Copy out exactly the stretch below, from the line with "20 July 2026, 12:49 pm" through the line with "which assumes no", both included; the pictures stay out.

[Collected data]
^^^^^^^^^^^^^^^^
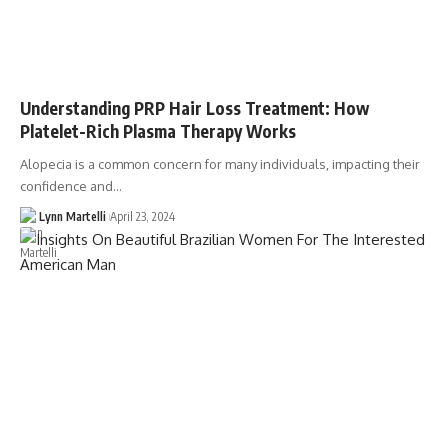
Understanding PRP Hair Loss Treatment: How
Platelet-Rich Plasma Therapy Works
Alopecia is a common concern for many individuals, impacting their
confidence and…
Lynn Martelli
April 23, 2024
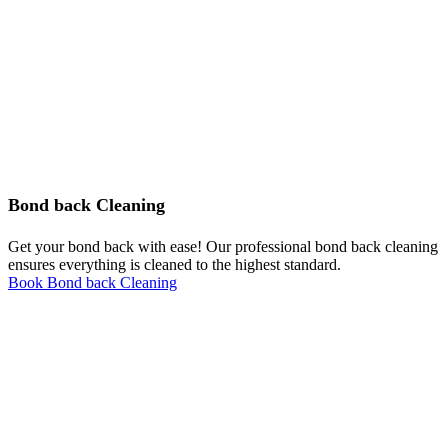
Bond back Cleaning
Get your bond back with ease! Our professional bond back cleaning
ensures everything is cleaned to the highest standard.
Book Bond back Cleaning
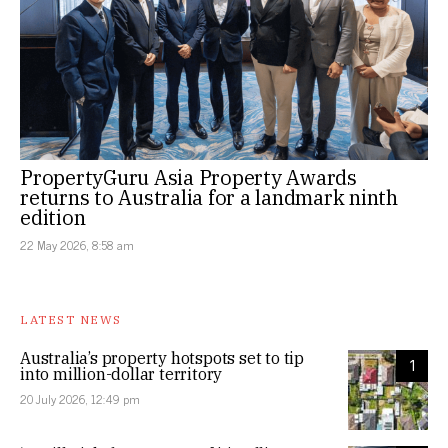
PropertyGuru Asia Property Awards
returns to Australia for a landmark ninth
edition
22 May 2026, 8:58 am
LATEST NEWS
Australia’s property hotspots set to tip
1
into million-dollar territory
20 July 2026, 12:49 pm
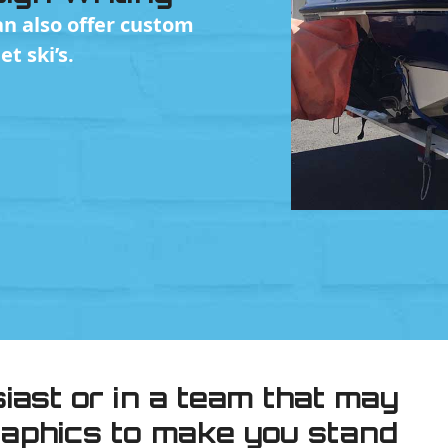
n also offer custom
t ski’s.
siast or in a team that may
graphics to make you stand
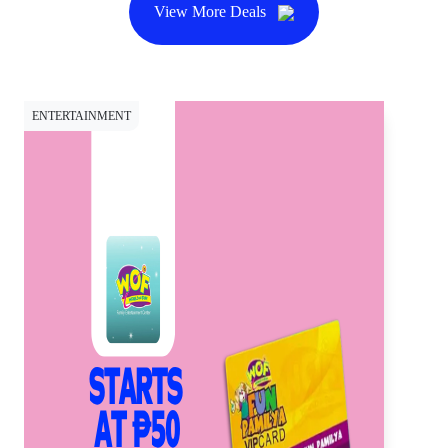
View More Deals
ENTERTAINMENT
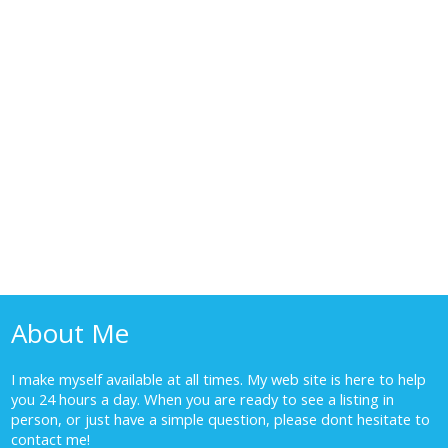
1-10
16
1
The data relating to real estate on this website comes in part from the MLS® Reciprocity
program of either the Greater Vancouver REALTORS® (GVR), the Fraser Valley Real Estate
Board (FVREB) or the Chilliwack and District Real Estate Board (CADREB). Real estate
listings held by participating real estate firms are marked with the MLS® logo and detailed
information about the listing includes the name of the listing agent. This representation is
based in whole or part on data generated by either the GVR, the FVREB or the CADREB
which assumes no responsibility for its accuracy. The materials contained on this page may
not be reproduced without the express written consent of either the GVR, the FVREB or the
CADREB.
About Me
I make myself available at all times. My web site is here to help
you 24 hours a day. When you are ready to see a listing in
person, or just have a simple question, please dont hesitate to
contact me!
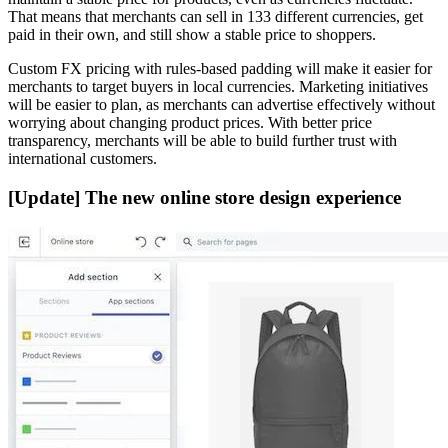
That means that merchants can sell in 133 different currencies, get
paid in their own, and still show a stable price to shoppers.
Custom FX pricing with rules-based padding will make it easier for
merchants to target buyers in local currencies. Marketing initiatives
will be easier to plan, as merchants can advertise effectively without
worrying about changing product prices. With better price
transparency, merchants will be able to build further trust with
international customers.
[Update] The new online store design experience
^^^^^^^^^^^^^^^^
Answer for this exercise:
20 July 2026, 12:49 pm
n also offer custom
t ski’s.
siast or in a team that may
graphics to make you stand
View More Deals
ENTERTAINMENT
1-10
16
1
The data relating to real estate on this website comes in part from the MLS® Reciprocity
program of either the Greater Vancouver REALTORS® (GVR), the Fraser Valley Real Estate
Board (FVREB) or the Chilliwack and District Real Estate Board (CADREB). Real estate
listings held by participating real estate firms are marked with the MLS® logo and detailed
information about the listing includes the name of the listing agent. This representation is
based in whole or part on data generated by either the GVR, the FVREB or the CADREB
which assumes no responsibility for its accuracy. The materials contained on this page may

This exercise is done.